§ About this task: Where pictures appear, omit them, and copy exactly only the lines from the start of the listing through the line containing "근무 시간은 정해져 있나요? (128, 828)", both included.

§ Data under study:
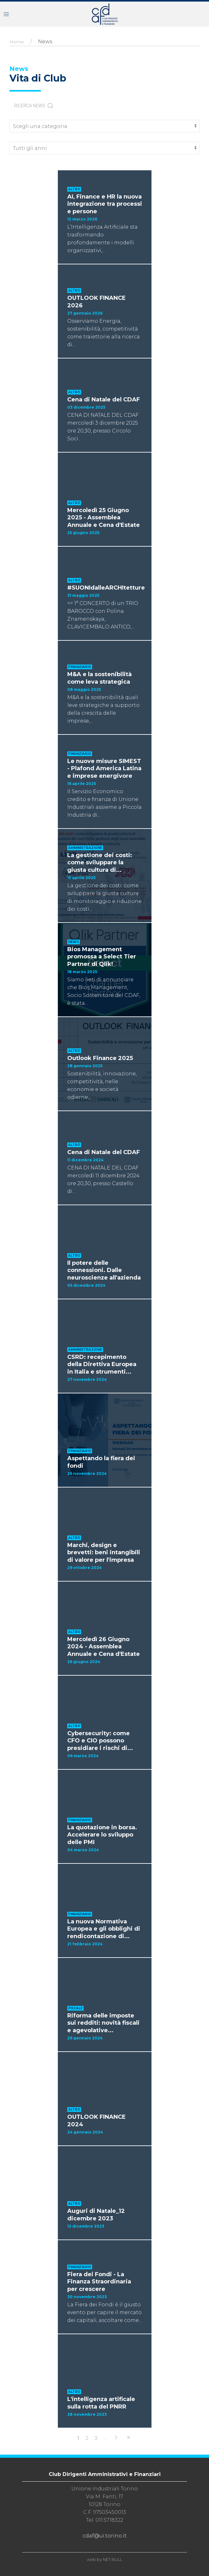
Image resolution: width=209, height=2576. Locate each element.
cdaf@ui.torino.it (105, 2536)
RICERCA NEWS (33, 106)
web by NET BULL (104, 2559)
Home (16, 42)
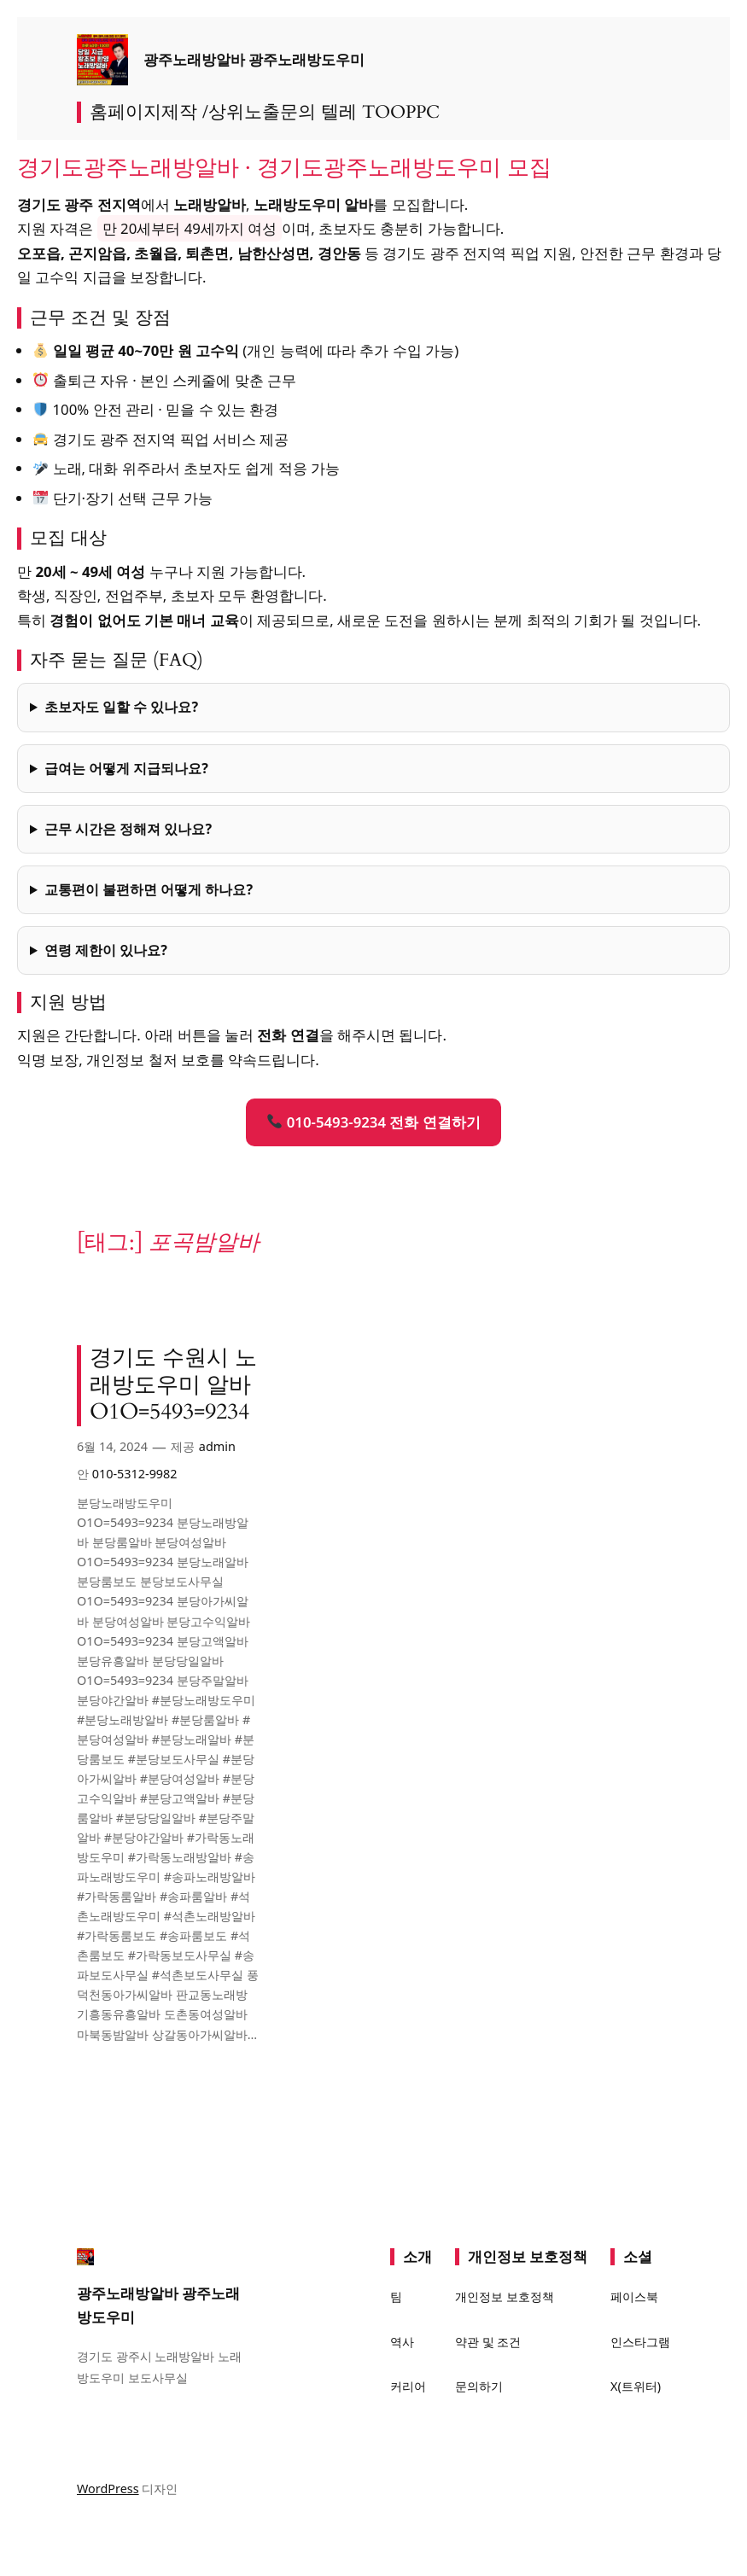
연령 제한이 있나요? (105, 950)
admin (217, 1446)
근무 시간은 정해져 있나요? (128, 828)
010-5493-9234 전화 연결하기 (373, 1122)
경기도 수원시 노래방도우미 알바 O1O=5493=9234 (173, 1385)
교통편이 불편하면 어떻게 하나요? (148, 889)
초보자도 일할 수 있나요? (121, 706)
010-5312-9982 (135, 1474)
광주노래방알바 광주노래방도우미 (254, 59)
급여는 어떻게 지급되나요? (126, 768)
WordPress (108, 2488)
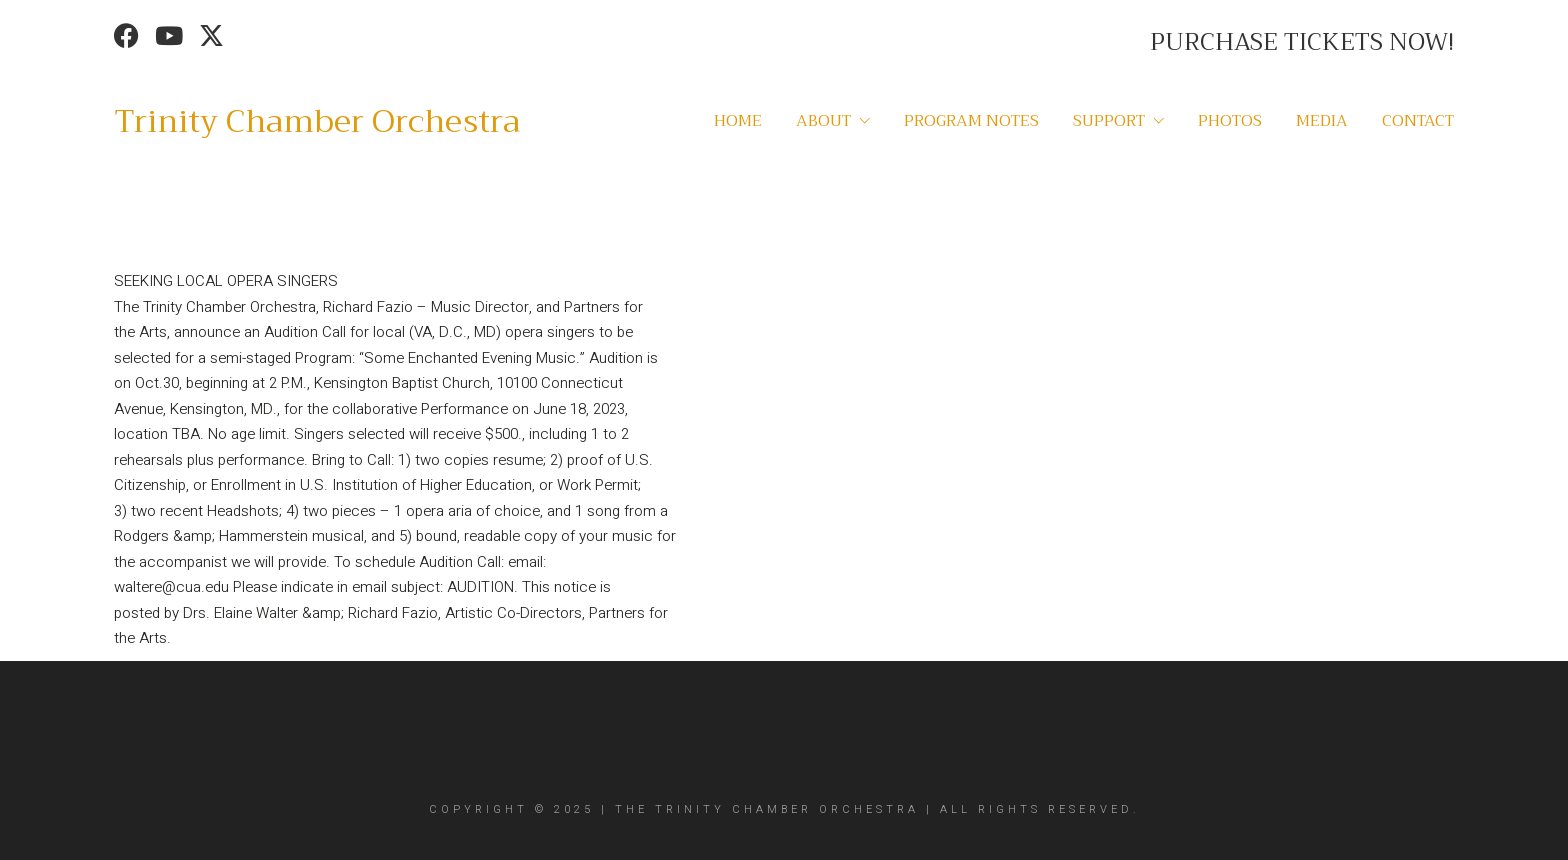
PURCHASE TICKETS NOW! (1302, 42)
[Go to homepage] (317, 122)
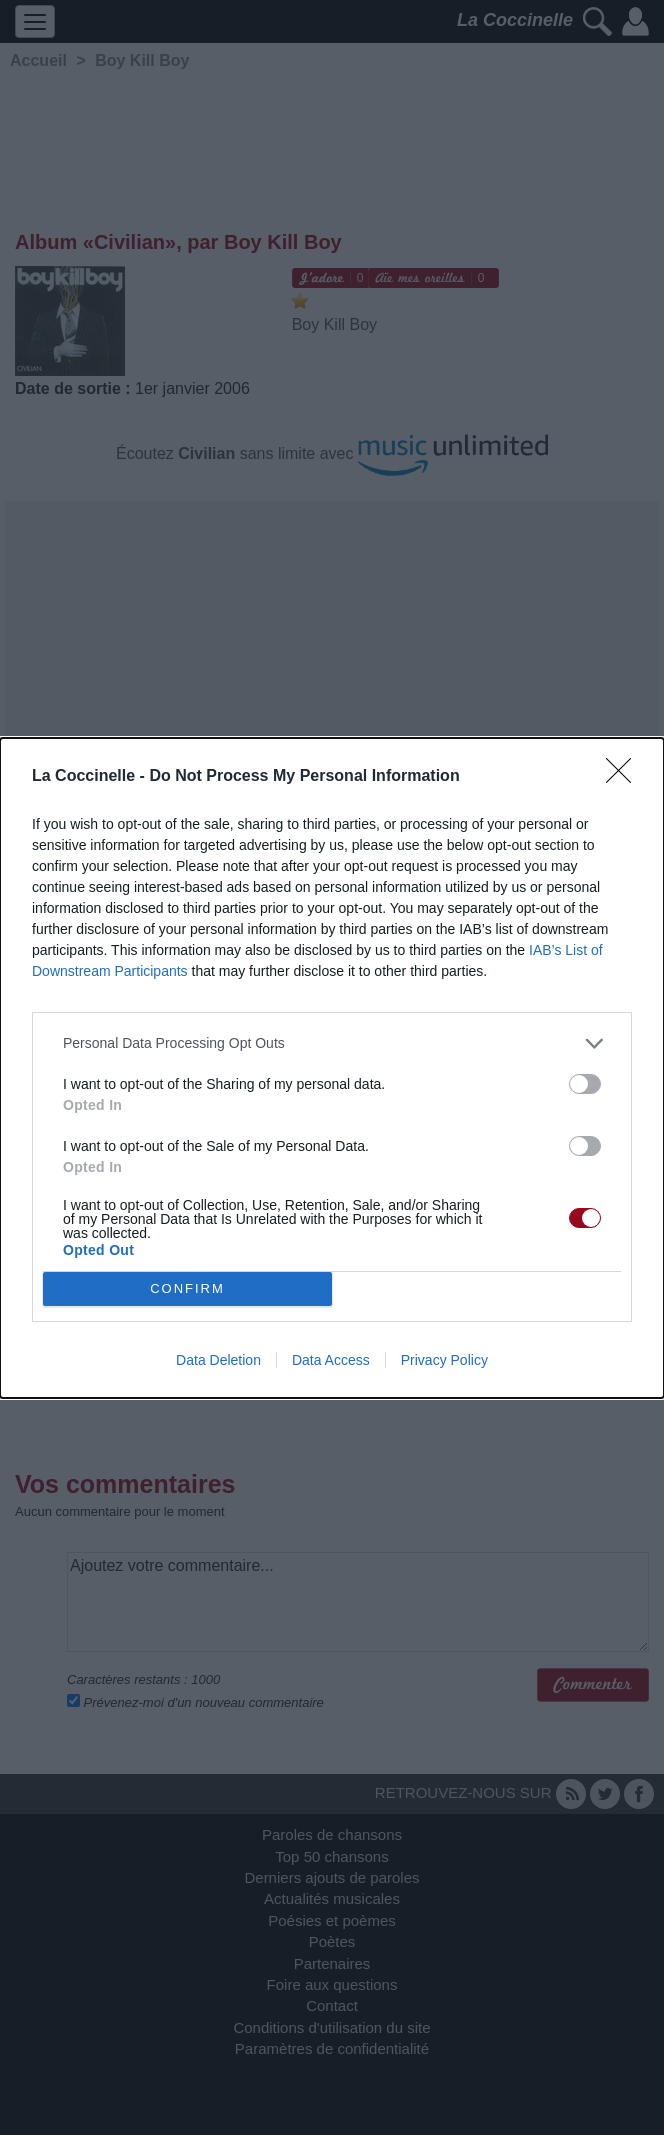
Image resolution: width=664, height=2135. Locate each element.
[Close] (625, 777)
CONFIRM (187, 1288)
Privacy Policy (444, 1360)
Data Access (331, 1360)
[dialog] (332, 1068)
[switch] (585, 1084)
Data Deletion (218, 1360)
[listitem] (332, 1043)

§ Answer space:
Image resolution: width=209, height=2576. Locate each element.
cdaf@ui.torino.it (105, 2536)
RICERCA NEWS (33, 106)
web by NET BULL (104, 2559)
Home (16, 42)
연령 제한이 있나요? (105, 950)
admin (217, 1446)
근무 시간은 정해져 있나요? (128, 828)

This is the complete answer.